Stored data

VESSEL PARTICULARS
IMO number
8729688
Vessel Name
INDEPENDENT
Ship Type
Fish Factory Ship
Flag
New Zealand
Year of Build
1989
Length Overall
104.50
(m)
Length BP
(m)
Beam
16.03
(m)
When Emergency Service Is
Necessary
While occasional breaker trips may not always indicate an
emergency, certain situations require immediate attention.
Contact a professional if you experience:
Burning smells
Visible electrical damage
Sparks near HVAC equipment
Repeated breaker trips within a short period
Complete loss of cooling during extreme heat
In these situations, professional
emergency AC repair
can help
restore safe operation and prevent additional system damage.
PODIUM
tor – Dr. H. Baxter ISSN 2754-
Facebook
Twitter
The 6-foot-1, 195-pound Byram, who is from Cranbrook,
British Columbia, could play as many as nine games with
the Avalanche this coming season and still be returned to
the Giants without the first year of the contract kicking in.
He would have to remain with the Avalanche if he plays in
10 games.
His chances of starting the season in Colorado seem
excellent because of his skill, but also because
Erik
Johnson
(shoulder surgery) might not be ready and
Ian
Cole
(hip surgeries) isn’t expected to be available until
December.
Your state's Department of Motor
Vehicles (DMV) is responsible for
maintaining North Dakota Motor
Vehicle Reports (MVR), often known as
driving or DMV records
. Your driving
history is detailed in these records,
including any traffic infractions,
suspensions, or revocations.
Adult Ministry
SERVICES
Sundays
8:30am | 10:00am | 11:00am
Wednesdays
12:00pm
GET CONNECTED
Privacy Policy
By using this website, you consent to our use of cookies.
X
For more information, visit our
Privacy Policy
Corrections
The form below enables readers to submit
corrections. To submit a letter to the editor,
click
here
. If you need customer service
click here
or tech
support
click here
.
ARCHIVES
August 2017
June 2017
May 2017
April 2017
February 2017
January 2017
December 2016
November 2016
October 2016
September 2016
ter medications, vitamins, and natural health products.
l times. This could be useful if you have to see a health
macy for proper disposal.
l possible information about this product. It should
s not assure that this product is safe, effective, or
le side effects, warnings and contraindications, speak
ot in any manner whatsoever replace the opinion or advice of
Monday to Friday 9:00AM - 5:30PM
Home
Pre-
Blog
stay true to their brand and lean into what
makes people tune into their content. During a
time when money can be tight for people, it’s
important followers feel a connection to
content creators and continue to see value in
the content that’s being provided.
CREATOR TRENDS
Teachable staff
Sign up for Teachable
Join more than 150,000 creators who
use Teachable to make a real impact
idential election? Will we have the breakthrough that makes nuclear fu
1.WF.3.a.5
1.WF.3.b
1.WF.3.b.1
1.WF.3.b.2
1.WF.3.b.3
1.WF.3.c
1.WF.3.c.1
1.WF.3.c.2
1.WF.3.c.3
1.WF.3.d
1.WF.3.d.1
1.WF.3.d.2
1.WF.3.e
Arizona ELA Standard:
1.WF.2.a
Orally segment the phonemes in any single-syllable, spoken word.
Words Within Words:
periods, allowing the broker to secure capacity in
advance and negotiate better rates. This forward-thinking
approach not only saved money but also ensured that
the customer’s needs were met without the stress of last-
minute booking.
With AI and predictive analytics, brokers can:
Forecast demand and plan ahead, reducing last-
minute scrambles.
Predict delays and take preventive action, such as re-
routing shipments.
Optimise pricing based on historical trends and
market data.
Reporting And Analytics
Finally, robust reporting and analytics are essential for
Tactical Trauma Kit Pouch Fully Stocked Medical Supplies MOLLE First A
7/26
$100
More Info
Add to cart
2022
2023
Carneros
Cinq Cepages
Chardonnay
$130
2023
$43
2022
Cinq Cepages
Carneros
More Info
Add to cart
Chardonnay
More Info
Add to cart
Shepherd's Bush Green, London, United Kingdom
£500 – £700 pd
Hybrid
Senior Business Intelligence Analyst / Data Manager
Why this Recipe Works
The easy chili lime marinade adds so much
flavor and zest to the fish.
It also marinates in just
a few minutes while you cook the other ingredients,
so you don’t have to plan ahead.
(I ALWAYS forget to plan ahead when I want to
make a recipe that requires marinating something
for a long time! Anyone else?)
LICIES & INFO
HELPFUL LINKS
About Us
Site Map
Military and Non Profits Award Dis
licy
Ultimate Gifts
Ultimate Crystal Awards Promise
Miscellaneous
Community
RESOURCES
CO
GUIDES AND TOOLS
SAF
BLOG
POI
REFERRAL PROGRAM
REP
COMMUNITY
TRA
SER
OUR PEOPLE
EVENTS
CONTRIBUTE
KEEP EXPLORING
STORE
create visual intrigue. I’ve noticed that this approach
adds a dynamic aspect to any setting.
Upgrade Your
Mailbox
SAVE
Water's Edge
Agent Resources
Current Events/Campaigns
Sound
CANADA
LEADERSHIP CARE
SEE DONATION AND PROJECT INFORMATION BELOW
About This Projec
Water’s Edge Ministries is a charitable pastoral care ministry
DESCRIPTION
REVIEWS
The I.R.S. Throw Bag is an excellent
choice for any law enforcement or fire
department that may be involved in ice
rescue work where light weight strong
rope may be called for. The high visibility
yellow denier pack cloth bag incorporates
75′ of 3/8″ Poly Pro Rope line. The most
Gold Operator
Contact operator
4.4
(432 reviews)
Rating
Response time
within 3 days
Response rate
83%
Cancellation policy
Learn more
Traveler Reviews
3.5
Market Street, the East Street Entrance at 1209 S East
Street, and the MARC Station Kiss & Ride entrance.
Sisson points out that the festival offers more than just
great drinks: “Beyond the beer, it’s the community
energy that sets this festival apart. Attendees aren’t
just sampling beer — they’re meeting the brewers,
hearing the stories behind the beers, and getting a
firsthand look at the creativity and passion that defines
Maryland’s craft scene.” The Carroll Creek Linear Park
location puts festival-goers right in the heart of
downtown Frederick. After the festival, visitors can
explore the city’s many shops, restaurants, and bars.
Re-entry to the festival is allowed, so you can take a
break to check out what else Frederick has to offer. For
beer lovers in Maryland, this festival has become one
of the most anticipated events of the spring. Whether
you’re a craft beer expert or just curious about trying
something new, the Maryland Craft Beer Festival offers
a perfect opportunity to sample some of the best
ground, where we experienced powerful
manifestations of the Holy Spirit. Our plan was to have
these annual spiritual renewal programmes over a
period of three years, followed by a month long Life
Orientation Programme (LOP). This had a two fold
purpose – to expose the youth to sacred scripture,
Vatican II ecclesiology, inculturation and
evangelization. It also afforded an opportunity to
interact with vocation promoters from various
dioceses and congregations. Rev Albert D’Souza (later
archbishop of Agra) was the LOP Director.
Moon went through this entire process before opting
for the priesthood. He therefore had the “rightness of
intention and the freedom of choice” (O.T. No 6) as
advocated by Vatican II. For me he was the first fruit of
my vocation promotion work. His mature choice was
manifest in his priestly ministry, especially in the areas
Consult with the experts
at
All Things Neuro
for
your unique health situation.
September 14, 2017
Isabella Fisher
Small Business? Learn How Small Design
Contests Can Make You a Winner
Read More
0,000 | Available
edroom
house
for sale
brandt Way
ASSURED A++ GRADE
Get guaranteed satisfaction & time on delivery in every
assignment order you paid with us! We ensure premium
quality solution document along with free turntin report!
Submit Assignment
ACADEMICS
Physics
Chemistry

Work instructions:
An exact copy of the lines above, from the one containing "so you don’t have to plan ahead." down to the one containing "KEEP EXPLORING" and including both, is the whole answer; retype it and nothing else.

Problem solution:
so you don’t have to plan ahead.
(I ALWAYS forget to plan ahead when I want to
make a recipe that requires marinating something
for a long time! Anyone else?)
LICIES & INFO
HELPFUL LINKS
About Us
Site Map
Military and Non Profits Award Dis
licy
Ultimate Gifts
Ultimate Crystal Awards Promise
Miscellaneous
Community
RESOURCES
CO
GUIDES AND TOOLS
SAF
BLOG
POI
REFERRAL PROGRAM
REP
COMMUNITY
TRA
SER
OUR PEOPLE
EVENTS
CONTRIBUTE
KEEP EXPLORING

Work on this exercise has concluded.